To achieve this higher capacity, Nvidia’s Blackwell Ultra swapped last-gen’s eight-high HBM3e stacks for fatter 12-high modules, boosting capacity by 50 percent. However, we’re told that memory bandwidth remains the same at a still class-leading 8 TB/s.
If any of this sounds familiar, this isn’t the first time we’ve seen Nvidia employ this strategy. In fact, Nv is following a similar playbook to its H200, which was essentially just an H100 with faster, higher-capacity HBM3e onboard. However, this time around, with these latest Blackwells, Nvidia isn’t just strapping on more memory, it’s also juiced the peak floating-point performance by 50 percent – at least for FP4 anyway.
Nvidia tells us that FP8 and FP16/BF16 performance is unchanged from last gen.
More memory, more compute, more GPUs
While many have fixated on Nvidia’s $30,000 or $40,000 chips, it’s worth remembering that Hopper, Blackwell, and now its Ultra refresh aren’t one chip so much as a family of products ranging the gamut from PCIe add-in cards and servers to rack-scale systems and even entire supercomputing clusters.
In the datacenter, Nvidia will offer Blackwell Ultra in both its more traditional HGX servers and its rack-scale NVL72 offerings.
Nvidia’s HGX form factor has, at least for the past few generations, featured up to eight air-cooled GPUs stitched together by a high-speed NVLink switch fabric. However, this time it has opted instead to cram twice as many GPUs into a box in a config it’s calling the B300 NVL16.
According to Nvidia, the Blackwell-based B300 NVL will deliver 7x the compute and 4x the memory capacity of its most powerful Hopper systems, which, by our calculation, works out to 112 petaFLOPS of dense FP4 compute and 4.6 terabytes of HBM3e memory capacity. However, this also suggests that only the B300’s individual floating-point performance will top out at 7 petaFLOPS of dense FP4 – the same as the Blackwell B100-series chips it announced last year.
For even larger workloads, Nvidia will also offer the accelerators in its Superchip form-factor. Like last year’s GB200, the GB300 Superchip will pair two Blackwell Ultra GPUs with a combined 576 GB of HBM3e memory with a 72-core Grace Arm-compatible CPU.
Up to 36 of these Superchips can be stitched together using Nvidia’s NVLink switches to form an NVL72 rack-scale system.

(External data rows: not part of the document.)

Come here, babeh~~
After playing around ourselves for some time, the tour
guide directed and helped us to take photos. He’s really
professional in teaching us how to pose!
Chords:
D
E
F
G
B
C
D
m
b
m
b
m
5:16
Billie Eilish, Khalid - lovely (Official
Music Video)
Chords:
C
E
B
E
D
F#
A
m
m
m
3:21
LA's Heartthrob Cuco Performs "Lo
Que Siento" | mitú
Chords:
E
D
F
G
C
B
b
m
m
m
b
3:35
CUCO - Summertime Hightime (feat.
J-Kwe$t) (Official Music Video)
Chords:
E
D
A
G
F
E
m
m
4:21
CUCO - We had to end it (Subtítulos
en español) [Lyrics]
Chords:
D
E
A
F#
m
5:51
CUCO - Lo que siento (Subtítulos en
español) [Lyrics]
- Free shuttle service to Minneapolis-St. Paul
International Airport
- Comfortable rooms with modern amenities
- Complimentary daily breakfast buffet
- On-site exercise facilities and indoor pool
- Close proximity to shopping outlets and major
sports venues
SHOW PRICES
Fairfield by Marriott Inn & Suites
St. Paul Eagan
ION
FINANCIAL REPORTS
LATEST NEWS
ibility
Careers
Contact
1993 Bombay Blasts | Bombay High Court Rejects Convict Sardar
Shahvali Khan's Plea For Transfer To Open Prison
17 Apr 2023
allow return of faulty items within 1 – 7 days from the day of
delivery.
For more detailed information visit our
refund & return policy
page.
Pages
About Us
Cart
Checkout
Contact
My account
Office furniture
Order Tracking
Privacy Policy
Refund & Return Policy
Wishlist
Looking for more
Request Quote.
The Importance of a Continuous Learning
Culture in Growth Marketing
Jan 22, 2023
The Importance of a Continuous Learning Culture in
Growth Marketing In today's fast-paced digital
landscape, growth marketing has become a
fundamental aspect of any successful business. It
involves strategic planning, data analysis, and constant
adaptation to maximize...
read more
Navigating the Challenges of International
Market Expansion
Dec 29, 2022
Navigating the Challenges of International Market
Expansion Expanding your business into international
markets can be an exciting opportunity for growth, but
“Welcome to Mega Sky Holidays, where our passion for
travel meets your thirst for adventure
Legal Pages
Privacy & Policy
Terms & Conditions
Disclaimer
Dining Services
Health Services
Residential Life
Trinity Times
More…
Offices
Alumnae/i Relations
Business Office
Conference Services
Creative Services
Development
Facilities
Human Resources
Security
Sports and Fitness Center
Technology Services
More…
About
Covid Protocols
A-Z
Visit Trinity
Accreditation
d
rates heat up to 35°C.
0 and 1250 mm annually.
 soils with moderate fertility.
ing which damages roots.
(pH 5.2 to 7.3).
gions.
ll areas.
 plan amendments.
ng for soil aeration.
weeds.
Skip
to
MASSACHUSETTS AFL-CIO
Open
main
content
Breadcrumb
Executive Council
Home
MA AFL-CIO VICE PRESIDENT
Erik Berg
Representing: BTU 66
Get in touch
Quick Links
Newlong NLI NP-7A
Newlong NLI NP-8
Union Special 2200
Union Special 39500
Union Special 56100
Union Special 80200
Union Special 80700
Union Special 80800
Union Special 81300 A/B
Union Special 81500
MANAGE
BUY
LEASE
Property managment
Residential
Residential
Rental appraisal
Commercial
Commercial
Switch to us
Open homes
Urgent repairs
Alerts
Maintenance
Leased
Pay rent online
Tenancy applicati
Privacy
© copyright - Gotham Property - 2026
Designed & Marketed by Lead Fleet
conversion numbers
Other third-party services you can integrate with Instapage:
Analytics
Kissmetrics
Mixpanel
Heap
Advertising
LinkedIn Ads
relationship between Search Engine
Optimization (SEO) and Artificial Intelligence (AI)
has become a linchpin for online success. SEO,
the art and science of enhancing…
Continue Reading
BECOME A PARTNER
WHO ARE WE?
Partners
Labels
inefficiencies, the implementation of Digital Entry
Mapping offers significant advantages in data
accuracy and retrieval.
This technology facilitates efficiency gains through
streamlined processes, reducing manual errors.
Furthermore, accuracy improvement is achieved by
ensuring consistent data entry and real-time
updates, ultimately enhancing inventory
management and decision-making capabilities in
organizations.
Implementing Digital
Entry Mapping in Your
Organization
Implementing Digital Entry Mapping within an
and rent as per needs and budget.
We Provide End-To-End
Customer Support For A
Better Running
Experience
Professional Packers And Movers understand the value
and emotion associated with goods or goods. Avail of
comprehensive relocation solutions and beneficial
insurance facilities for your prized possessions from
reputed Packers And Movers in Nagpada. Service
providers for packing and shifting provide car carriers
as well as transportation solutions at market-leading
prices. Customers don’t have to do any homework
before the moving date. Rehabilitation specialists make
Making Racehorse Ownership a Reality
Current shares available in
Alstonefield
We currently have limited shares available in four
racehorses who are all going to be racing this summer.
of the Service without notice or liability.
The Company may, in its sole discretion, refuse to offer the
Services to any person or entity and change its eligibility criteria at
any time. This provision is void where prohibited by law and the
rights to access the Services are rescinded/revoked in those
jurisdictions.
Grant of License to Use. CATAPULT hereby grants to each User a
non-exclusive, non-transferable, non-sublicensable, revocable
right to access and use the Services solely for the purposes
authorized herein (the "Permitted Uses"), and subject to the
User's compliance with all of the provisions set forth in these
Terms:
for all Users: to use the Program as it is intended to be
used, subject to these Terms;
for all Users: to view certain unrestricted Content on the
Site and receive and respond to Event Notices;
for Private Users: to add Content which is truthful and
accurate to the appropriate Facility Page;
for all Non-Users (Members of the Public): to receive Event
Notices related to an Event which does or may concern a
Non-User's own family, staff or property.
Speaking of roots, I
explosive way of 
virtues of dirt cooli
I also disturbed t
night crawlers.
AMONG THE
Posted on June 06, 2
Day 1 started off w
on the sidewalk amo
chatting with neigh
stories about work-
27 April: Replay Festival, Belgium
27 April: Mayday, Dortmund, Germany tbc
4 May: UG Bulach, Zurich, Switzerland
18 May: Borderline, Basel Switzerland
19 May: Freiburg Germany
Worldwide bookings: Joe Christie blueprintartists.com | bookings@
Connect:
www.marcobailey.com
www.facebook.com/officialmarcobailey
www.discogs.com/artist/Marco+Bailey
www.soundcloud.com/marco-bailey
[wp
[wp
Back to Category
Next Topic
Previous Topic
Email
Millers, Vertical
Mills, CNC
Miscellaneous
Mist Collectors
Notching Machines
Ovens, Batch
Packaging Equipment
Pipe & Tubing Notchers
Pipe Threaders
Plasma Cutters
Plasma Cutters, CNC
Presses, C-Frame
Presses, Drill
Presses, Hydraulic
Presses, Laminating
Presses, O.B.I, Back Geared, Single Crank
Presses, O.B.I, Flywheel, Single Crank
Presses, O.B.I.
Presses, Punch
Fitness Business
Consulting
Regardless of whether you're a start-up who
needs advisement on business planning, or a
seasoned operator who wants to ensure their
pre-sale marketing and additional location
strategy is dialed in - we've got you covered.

But rather than the 13.5 terabytes of HBM3e of last year’s model, the Grace-Blackwell GB300-based systems will offer up to 20 terabytes of vRAM. What’s more, Buck says the system has been redesigned for this generation with an eye toward improved energy efficiency and serviceability.
And if that’s still not big enough, eight of these racks can be combined to form a GB300 SuperPOD system containing 576 Blackwell Ultra GPUs and 288 Grace CPUs.
Where does this leave Blackwell?
Given its larger memory capacity, it’d be easy to look at Nvidia’s line-up and question whether Blackwell Ultra will end up cannibalizing shipments of the non-Ultra variant.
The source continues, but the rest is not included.